Thirty-one patients with measurable, locoregional, or metastatic SCCHN were treated with docetaxel, administered at a dose of 100 mg/m2 as a 1-hour intravenous (i.v.) infusion once every 21 days on an outpatient basis. All patients were premedicated with dexamethasone, diphenhydramine, and cimetidine. Prophylactic administration of growth factors or antiemetics was not permitted.
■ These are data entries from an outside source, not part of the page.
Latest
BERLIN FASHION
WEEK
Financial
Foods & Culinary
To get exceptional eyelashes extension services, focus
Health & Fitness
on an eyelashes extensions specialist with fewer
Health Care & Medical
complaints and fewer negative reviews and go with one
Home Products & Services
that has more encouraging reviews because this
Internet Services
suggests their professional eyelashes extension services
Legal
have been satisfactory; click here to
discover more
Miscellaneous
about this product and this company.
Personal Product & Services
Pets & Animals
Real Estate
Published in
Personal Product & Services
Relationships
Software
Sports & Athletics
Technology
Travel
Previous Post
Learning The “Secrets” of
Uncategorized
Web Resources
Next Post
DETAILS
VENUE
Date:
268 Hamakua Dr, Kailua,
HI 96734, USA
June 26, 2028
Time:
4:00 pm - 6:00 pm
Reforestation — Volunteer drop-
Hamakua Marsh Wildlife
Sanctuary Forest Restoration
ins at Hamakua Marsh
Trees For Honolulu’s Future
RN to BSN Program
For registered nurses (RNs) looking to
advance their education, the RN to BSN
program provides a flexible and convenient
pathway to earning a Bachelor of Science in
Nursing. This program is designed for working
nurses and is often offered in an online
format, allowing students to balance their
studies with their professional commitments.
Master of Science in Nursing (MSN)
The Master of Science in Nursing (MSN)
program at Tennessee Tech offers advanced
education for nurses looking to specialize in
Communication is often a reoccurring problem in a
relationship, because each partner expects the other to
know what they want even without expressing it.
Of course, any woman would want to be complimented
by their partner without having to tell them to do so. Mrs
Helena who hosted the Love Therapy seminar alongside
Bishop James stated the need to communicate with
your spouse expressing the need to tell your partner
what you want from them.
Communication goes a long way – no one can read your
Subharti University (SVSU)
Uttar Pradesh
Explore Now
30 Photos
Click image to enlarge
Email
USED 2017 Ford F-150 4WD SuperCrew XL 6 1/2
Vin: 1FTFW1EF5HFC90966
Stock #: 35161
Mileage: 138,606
Thirty-one patients were treated. Twenty-nine patients were assessable for response and 30 for toxicity. Four of 31 patients (13%) achieved complete response (CR), nine (29%) achieved partial response had stable disease (SD) and seven (23%) experienced progression of disease (PD). The major response rate was 42% (95% confidence interval [CI], 24% to 60%). The median duration of responses was 5 months (range, 2 to 14). The principal toxicity was leukopenia, which occurred with rapid onset and brief duration. Sixteen patients (53%) experienced nadir fever, and 13 required dose reduction. Hypersensitivity reactions occurred in four patients. Grade 3 peripheral neuropathy occurred in two patients; grade 2 or 3 fatigue occurred in six (20%) and 10 (33%), respectively. Minimal edema (grade 1) occurred in five patients (17%). Clinically significant mucositis, diarrhea, or dermatitis were not observed.
Docetaxel has major activity against SCCHN. It appears to be well tolerated in this group of patients and can be safely administered on an outpatient basis. Premedication with dexamethasone, cimetidine, and diphenhydramine is associated with a reduced incidence of significant edema, hypersensitivity reactions, and dermatologic toxicities.
我们开展了一项II期研究,旨在评估多西他赛(泰索帝:罗纳普朗克乐若制药公司,宾夕法尼亚州学院站)对既往未接受过姑息化疗的晚期、无法治愈或复发性头颈部鳞状细胞癌(SCCHN)患者的活性、安全性和耐受性。
31例可测量的局部区域或转移性SCCHN患者接受多西他赛治疗,剂量为100mg/m²,作为1小时静脉输注,每21天门诊给药一次。所有患者均预先使用地塞米松、苯海拉明和西咪替丁进行预处理。不允许预防性使用生长因子或止吐药。
31例患者接受了治疗。29例患者可评估疗效,30例可评估毒性。31例患者中有4例(13%)达到完全缓解(CR),9例(29%)达到部分缓解,10例病情稳定(SD),7例(23%)疾病进展(PD)。主要缓解率为42%(95%置信区间[CI],24%至60%)。缓解的中位持续时间为5个月(范围,2至14个月)。主要毒性为白细胞减少,起病迅速且持续时间短暂。16例患者(53%)出现最低点发热,13例需要降低剂量。4例患者发生过敏反应。2例患者出现3级周围神经病变;6例(20%)和10例(33%)分别出现2级或3级疲劳。5例患者(17%)出现轻度水肿(1级)。未观察到具有临床意义的粘膜炎、腹泻或皮炎。
多西他赛对SCCHN具有主要活性。在这组患者中似乎耐受性良好,可在门诊安全给药。使用地塞米松、西咪替丁和苯海拉明进行预处理可降低明显水肿、过敏反应和皮肤毒性的发生率。